Step 3 — Emit Helpers and Back-Patching Jumps

The compiler is one long sequence of emit(byte, line) calls. Most are trivial; the interesting case is forward jumps, where you have to emit an instruction whose target you don't know yet.

See emit*, emitJump, patchJump, emitLoop in compiler.cpp.

Emit Primitives

void emit(Op op, int line);
void emit(uint8_t byte, int line);
void emitConstant(const Value& v, int line);

These all reduce to chunk_->writeByte (append + track line). emitConstant is one helper because every constant emission is [OpConstant, ix].

The Back-Patching Problem

Consider if (cond) thenBranch else elseBranch. We want bytecode roughly:

<cond>
JumpIfFalse  ELSE_START
Pop                       ; drop condition on then-path
<thenBranch>
Jump         END
ELSE_START:
Pop                       ; drop condition on else-path
<elseBranch>
END:

When we emit JumpIfFalse ELSE_START, we don't yet know what ELSE_START is — it depends on how big the <thenBranch> bytecode turns out to be. Same for Jump END.

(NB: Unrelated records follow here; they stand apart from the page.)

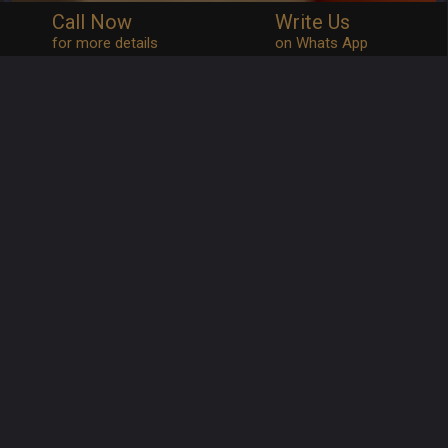
Call Now
Write Us
for more details
on Whats App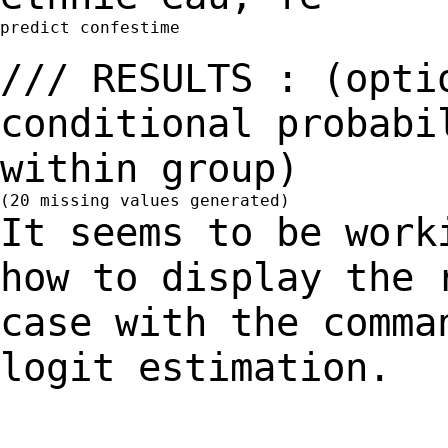
predict confestime

/// RESULTS : (opti
conditional probab
within group)
It seems to be work
how to display the
case with the comma
logit estimation.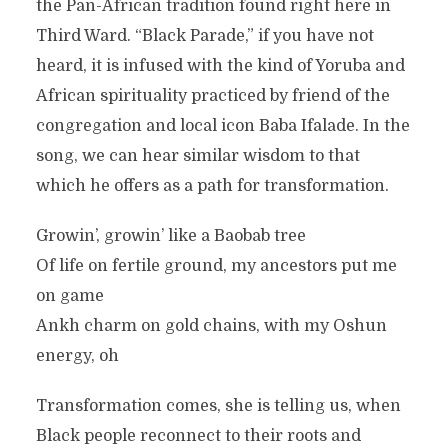
the Pan-African tradition found right here in
Third Ward. “Black Parade,” if you have not
heard, it is infused with the kind of Yoruba and
African spirituality practiced by friend of the
congregation and local icon Baba Ifalade. In the
song, we can hear similar wisdom to that
which he offers as a path for transformation.
Growin’, growin’ like a Baobab tree
Of life on fertile ground, my ancestors put me
on game
Ankh charm on gold chains, with my Oshun
energy, oh
Transformation comes, she is telling us, when
Black people reconnect to their roots and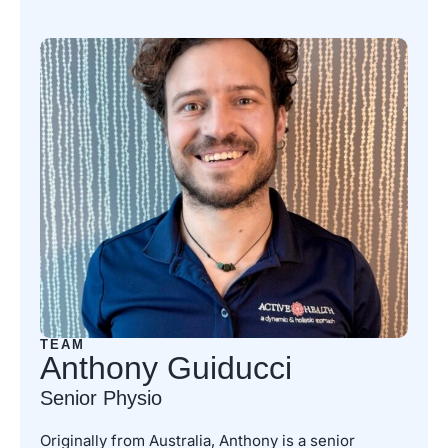
TEAM
Anthony Guiducci
Senior Physio
Originally from Australia, Anthony is a senior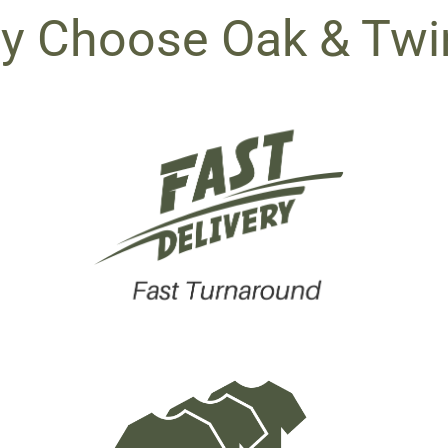
y Choose Oak & Twi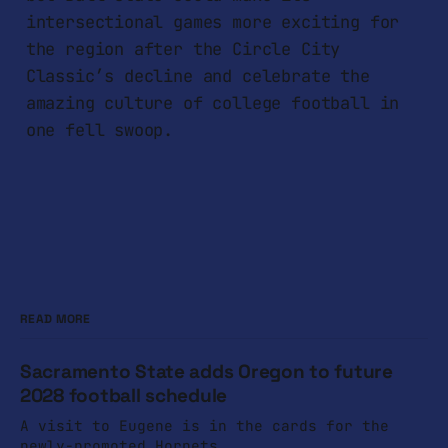
intersectional games more exciting for
the region after the Circle City
Classic’s decline and celebrate the
amazing culture of college football in
one fell swoop.
READ MORE
Sacramento State adds Oregon to future
2028 football schedule
A visit to Eugene is in the cards for the
newly-promoted Hornets.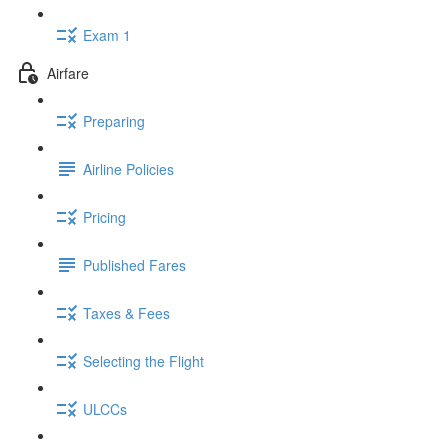
Exam 1
Airfare
Preparing
Airline Policies
Pricing
Published Fares
Taxes & Fees
Selecting the Flight
ULCCs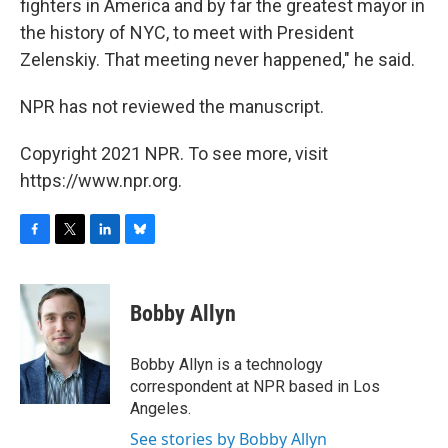
fighters in America and by far the greatest mayor in
the history of NYC, to meet with President
Zelenskiy. That meeting never happened," he said.
NPR has not reviewed the manuscript.
Copyright 2021 NPR. To see more, visit
https://www.npr.org.
F
T
L
B
a
w
i
l
c
i
n
u
e
t
k
e
Bobby Allyn
b
t
e
s
o
e
d
k
o
r
I
y
Bobby Allyn is a technology
k
n
correspondent at NPR based in Los
Angeles.
See stories by Bobby Allyn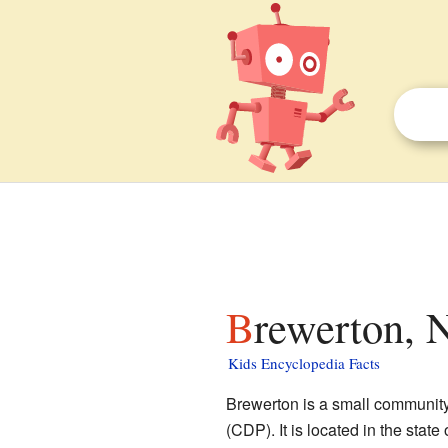
Brewerton, 
Kids Encyclopedia Facts
Brewerton is a small community
(CDP). It is located in the state 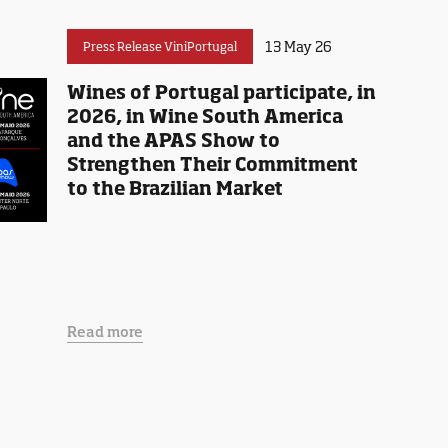
13 May 26
Press Release ViniPortugal
Wines of Portugal participate, in
2026, in Wine South America
and the APAS Show to
Strengthen Their Commitment
to the Brazilian Market
Read more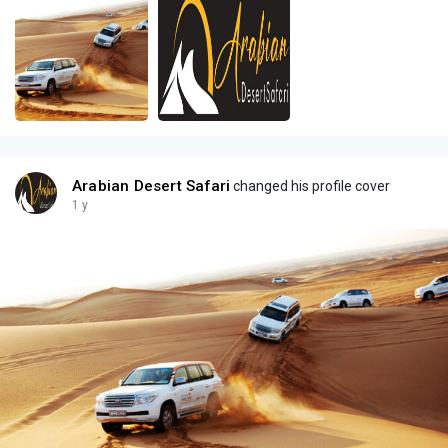
Arabian Desert Safari
changed his profile cover
1 y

Solution: emit a placeholder operand (0xff 0xff), remember its offset, and write the real value once the target is known.

size_t emitJump(Op op, int line) {
    emit(op, line);
    emit(0xff, line);
    emit(0xff, line);
    return chunk_->code.size() - 2;  // offset of the placeholder bytes
}

void patchJump(size_t at, int line) {
    size_t target = chunk_->code.size();
    size_t jumpFrom = at + 2;             // ip after the operand
    size_t off = target - jumpFrom;
    if (off > 0xffff) error(line, "branch too far");
    chunk_->code[at]     = (off >> 8) & 0xff;
    chunk_->code[at + 1] = off & 0xff;
}

Usage:

size_t thenJump = emitJump(Op::JumpIfFalse, line);
emit(Op::Pop, line);
visit(thenBranch);
size_t endJump = emitJump(Op::Jump, line);
patchJump(thenJump, line);
emit(Op::Pop, line);
visit(elseBranch);
patchJump(endJump, line);

Backward Jumps — Loop

Loops are easier because the target (loop start) was already emitted:

void emitLoop(size_t loopStart, int line) {
    emit(Op::Loop, line);
    size_t off = chunk_->code.size() - loopStart + 2;
    emit((off >> 8) & 0xff, line);
    emit(off & 0xff, line);
}

No patching needed — the offset is computed inline. The VM reads the unsigned operand and subtracts it from ip (which now points past the operand bytes).

Why Two-Byte Offsets?

A u16 gives ±32 KB of branch range from any single jump site. Real programs in MiniLang rarely have functions larger than a few KB. If we hit the limit (the compiler emits "branch too far"), cp-07 will either:

  • introduce a JumpLong with a u24/u32 operand, or
  • bounce through a trampoline (emit a short jump to an intermediate JumpLong that does the real work).

JVM uses goto_w for the same reason: long jumps are an opcode flavour, not a switch.

Sentinel Bytes — 0xff 0xff

Why fill placeholders with 0xff 0xff rather than 0x00 0x00? It's a defensive habit: if we forget to patchJump, the VM will read a 65535-byte jump and trip an obvious bug rather than a subtle off-by-one (jumping zero bytes). A linter / asan could be configured to flag this further.

Self-Check

  • For an if with no else, you only need one jump. Why?
  • Why do we Pop twice in the if/else lowering (once on each branch)?
  • Could emitJump return a Op* instead of a size_t? What problem would that cause?